Tokens with privacy features like Monero and Zcash dropped as much as 10% in 24 hours on Saturday, while Cardano and Solana fell by as much as 7% in the same time period.

There have been issues with stablecoins, a sort of cryptoasset that is tied to the value of a fiat currency like the dollar.

Net withdrawals from four of the top stablecoins were 4.5 times bigger last week than the preceding week, according to Shah, who has recorded net outflows for eight of the previous ten weeks.

Investors are on the defensive, he said, because stablecoins are frequently relied upon by crypto traders to move funds throughout the ecosystem without requiring an outflow into traditional currencies.

Even though the price of Bitcoin has breached the $20,000 barrier, historical evidence shows that the currency may still find critical support around that figure, according to Bloomberg Intelligence analyst Mike McGlone.

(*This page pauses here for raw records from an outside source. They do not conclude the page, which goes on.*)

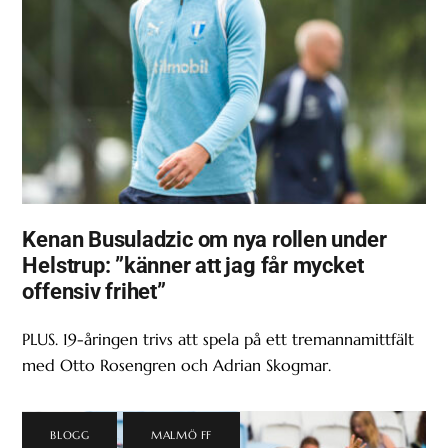
Kenan Busuladzic om nya rollen under
Helstrup: ”känner att jag får mycket
offensiv frihet”
PLUS. 19-åringen trivs att spela på ett tremannamittfält
med Otto Rosengren och Adrian Skogmar.
BLOGG
,
MALMÖ FF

In a note he published on Wednesday, he predicted that bitcoin might "establish a base around $20,000 like it did at roughly $5,000 in 2018-19 and $300 in 2014-15." Prices and volatility are rising as the digital store-of-value matures.

This year's cryptocurrency market is a fraction of what it was in 2021, when Bitcoin was trading at $69,000 and investors were pouring money into all kinds of investments.

On Saturday morning, the global market value of cryptocurrencies was $880 billion, down from $3 trillion in November.

At this point in time, sentiment in crypto markets is that "the unknown unknowns" are the most crucial, according to a note published on Thursday by Genesis Trading's Ainsley To, Noelle Acheson, and Konrad Laesser.

Counterparty risk revival serves as a reminder that not all risk can be accurately measured." You can never think of everything, and that is where risk comes in.